Professor, Designer, Husband, Father, Gamer, Bagpiper

Last year, I posted some musings on the question "What is an MR Blog?". Perhaps this question would be better phrased as "what will the equivalent of the common blog be for MR content?", since "blog" is really just a placeholder for "non-trivial collection of content that lots of people can create and share".

While web-based MR will be used for similar applications and experiences as native MR (games, for example), the exciting thing about the web is the shear volume and variety of small bits of content, from opinions to stories to art to commentary to news, on self-hosted sites or places like Wordpress or Tumblr.

Pork Belly recipe on She Cooks He Cleans.

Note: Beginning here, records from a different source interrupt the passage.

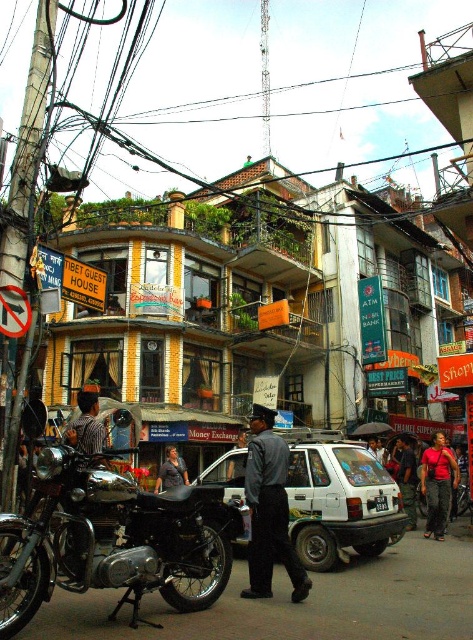 How much distance is there between shiny chrome motorcycle at center-left and dark blue uniform at center?

A distance of 9.14 meters exists between shiny chrome motorcycle at center-left and dark blue uniform at center.

Can you confirm if shiny chrome motorcycle at center-left is positioned below dark blue uniform at center?

Incorrect, shiny chrome motorcycle at center-left is not positioned below dark blue uniform at center.

Identify the location of shiny chrome motorcycle at center-left. (111, 538).

Can you confirm if dark blue uniform at center is shorter than dark gray shirt at center?

In fact, dark blue uniform at center may be taller than dark gray shirt at center.

Who is lower down, dark blue uniform at center or dark gray shirt at center?

dark gray shirt at center is below.

Find the location of `dark blue uniform at center`. dark blue uniform at center is located at coordinates (269, 509).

I've been throwing this question at people over the past month or so, and have started to think of the problem in a different way. I suspect these new media forms will emerge organically, but to do so, it has to be possible for people to easily create and explore ideas for MR experiences. Which really makes this an end-to-end problem: what makes blogging possible is that the content elements people put in blogs (text, pictures, videos) are easy to create, edit and mix together. The creative challenge is in the ideas and the creation and curation of individual elements, and the bar for creating something passable is very low: professional quality sites, with beautiful photographs and prose, can take a lot of time to create, but passable pictures and text can be created quickly by anyone.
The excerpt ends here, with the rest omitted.